Complete step by step solution:
Consider the given point be $A(3,4,5)$ .
We have to find the perpendicular distance of the point $A$ from $y$- axis.
In coordinate geometry, we know that any point on the $y$- axis has coordinate $B(0,y,0)$.
Since we have to find perpendicular distance so we will consider y-coordinate according to the point
With respect to the given point $A(3,4,5)$ , we have $y$- axis coordinates as $B(0,4,0)$ .
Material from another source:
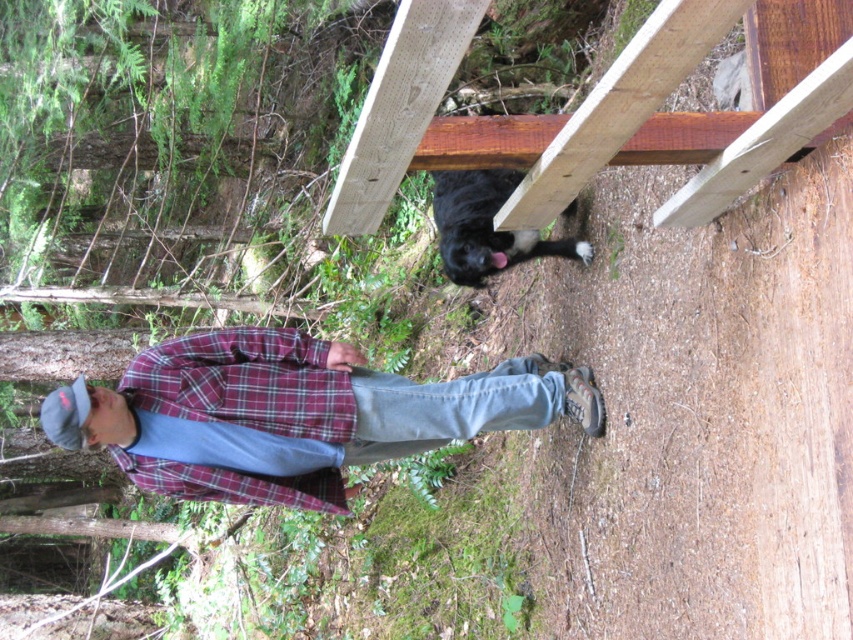 Based on the photo, is plaid flannel shirt at center to the left of plaid fabric at center from the viewer's perspective?

In fact, plaid flannel shirt at center is to the right of plaid fabric at center.

Which is behind, point (381, 422) or point (204, 406)?

Point (381, 422)

Identify the location of plaid flannel shirt at center. The width and height of the screenshot is (853, 640). pyautogui.click(x=300, y=410).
Now, we need to find the distance between the points $A$ and $B$ using the formula
$d = \sqrt {{{\left( {{x_2} - {x_1}} \right)}^2} + {{\left( {{y_2} - {y_1}} \right)}^2} + {{\left( {{z_2} - {z_1}} \right)}^2}} $
Since we have
$({x_1},{y_1},{z_1}) = (3,4,5)$ and $({x_2},{y_2},{z_2}) = (0,4,0)$ .
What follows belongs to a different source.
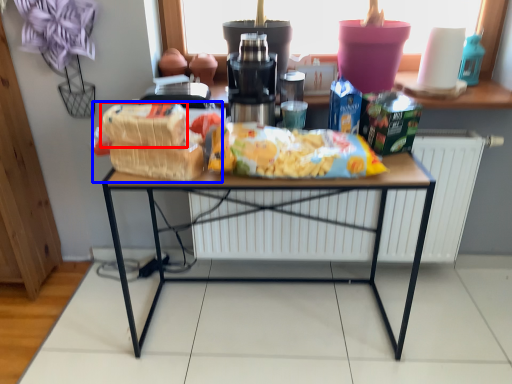 Question: Which point is further to the camera, cereal (highlighted by a red box) or snack (highlighted by a blue box)?

Choices:
 (A) cereal
 (B) snack

Answer: (B)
Substituting these values in our distance formula, we get
$d = \sqrt {{{\left( {0 - 3} \right)}^2} + {{\left( {4 - 4} \right)}^2} + {{\left( {0 - 5} \right)}^2}} $
$d = \sqrt {{3^2} + {5^2}} $
Solving the root, we get the value of the perpendicular distance of point $A(3,4,5)$ from $y$- axis
$d = \sqrt {34} $ .

Hence, the correct option is option (A).

Note: We have $({y_2} - {y_1}) = 0$ in the problem mentioned above, as you can see. The points are therefore on the same horizontal line, as indicated by this. If we had $({x_2} - {x_1}) = 0$ , this implies that the points are therefore on the same vertical line. Similarly, goes for $({z_2} - {z_1}) = 0$. There can be no negative distance between two points.